Attaque terroriste de Grand-Bassam, dix ans déjà
13 mars 2026
Le 13 mars 2016, la Côte d'Ivoire était frappée par une attaque terroriste sur la plage de Grand-Bassam, une station balnéaire et une ville historique située à une quarantaine de kilomètres d'Abidjan.Une attaque qui a fait 19 morts et plus de 30 blessés, marquant profondément la mémoire nationale et celle des habitants de la ville.
Dix ans après ce drame, les victimes du quartier France qui ont subi l'attaque se souviennent.
Des souvenirs douloureux
" Le 13 mars, c'était ici que tout s'est passé. On a eu des amis qui ont été criblés de balles. Ils ne pouvaient pas s'échapper" raconte Christian N'Tapké.
"C'est pour ça que j'ai pleuré. Je pleure pour dire : plus jamais ça à Bassam. Plus jamais ça en Côte d'Ivoire. Parce qu'il y a eu tellement de morts sur mon site que vraiment, ça m'affecte.''
Le souvenir de cette date du 13 mars 2016 plonge Christian N'Tapké, à l'époque jeune restaurateur à succès sur la plage de Grand-Bassam, dans une profonde émotion. Les larmes aux yeux, il raconte ce drame. Ce jour-là, il a vu neuf de ses clients et amis mourir sous ses yeux.
Depuis cette attaque, ses activités n'ont plus jamais véritablement redécollé, faute de soutien et de dédommagement.
‘' L'État de Côte d'Ivoire a donné des moyens. Mais ces moyens-là n'ont jamais été distribués. Personne n'est revenu pour voir comment accompagner les personnes de manière morale, ou de manière physique" déplore-t-il.

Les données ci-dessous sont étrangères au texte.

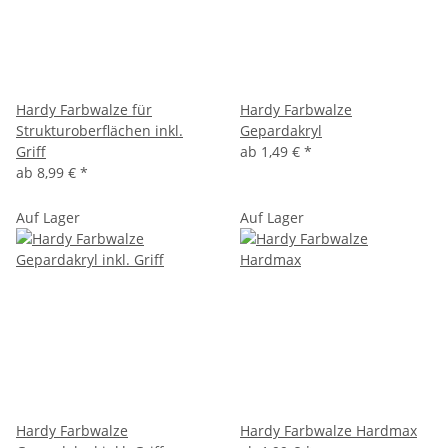
Hardy Farbwalze für
Hardy Farbwalze
Strukturoberflächen inkl.
Gepardakryl
Griff
ab
1,49 €
*
ab
8,99 €
*
Auf Lager
Auf Lager
Hardy Farbwalze
Hardy Farbwalze Hardmax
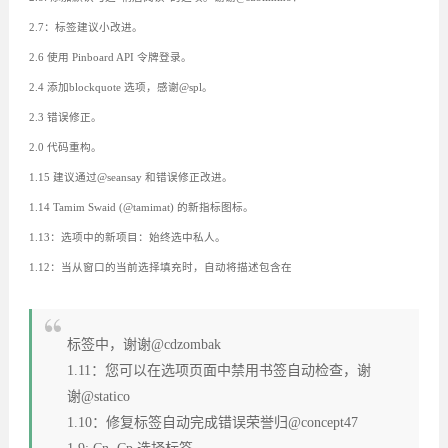
2.7：标签建议小改进。
2.6 使用 Pinboard API 令牌登录。
2.4 添加blockquote 选项，感谢@spl。
2.3 错误修正。
2.0 代码重构。
1.15 建议通过@seansay 和错误修正改进。
1.14 Tamim Swaid (@tamimat) 的新指标图标。
1.13：选项中的新项目：始终选中私人。
1.12：当从窗口的当前选择填充时，自动将描述包含在
标签中，谢谢@cdzombak
1.11：您可以在选项页面中禁用书签自动检查，谢
谢@statico
1.10：修复标签自动完成错误荣誉归@concept47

"Aujourd'hui, je n'arrive pas à joindre les deux bouts. Cette année, devant Dieu, mes enfants ne vont pas à l'école. Il n'y a pas d'argent. Ça ne décolle pas. La preuve en est que même l'hôtel l'Étoile du Sud est fermée. Personne ne sait comment nous vivons" assure Christian.
Un appel à l'aide
À quelque cinq cents mètres de là, dans un autre restaurant, Véronique Mossou, propriétaire et gérante de Mickey Plage, dit avoir eu un peu plus de chance, grâce à l'appui des autorités municipales.
Mais malgré ce soutien financier, la restauratrice a eu du mal à relancer ses activités, faute de clients.
‘'C'est à la mairie qu'on m'a donné quelque chose" explique-t-elle en précisant qu'elle a touché 500 000 francs CFA. Un geste que la restauratrice juge toutefois tardif car désoramis "les gens ont peur de venir". Selon Véronique Mossou la restauration "ne marche pas" et elle assure avoir "plein de dettes.''
Comme Christian, Véronique garde un souvenir douloureux de cette journée du 13 mars 2016. Aujourd'hui encore, au moindre bruit suspect, la peur ressurgit."J'étais dans mon maquis ce dimanche-là. On entend des bruits. C'est par ici que les assaillants sont arrivés. Ils étaient trois avec des kalachnikovs. Ils sont venus, ils ont tiré'' se souvient-elle.
Christian, au nom des autres victimes, lance un appel à l'aide : ‘'C'est bon, l'effet du 13 mars. Mais pensons à ceux qui sont morts. Pensez à ceux qui sont vivants et qui ont vécu le traumatisme. C'est pour cela que nous demandons à l'État de nous aider.''
Malgré les dix années écoulées, le souvenir de l'attaque dans cette cité balnéaire reste vivace et ceux qui ont survécu souffrent en silence. Beaucoup ont vu leur entreprise fermer. Celles qui résistent fonctionnent au ralenti.
Ce vendredi matin, une cérémonie est annoncée devant la stèle érigée à l'entrée du quartier France de Grand-Bassam, en mémoire des victimes.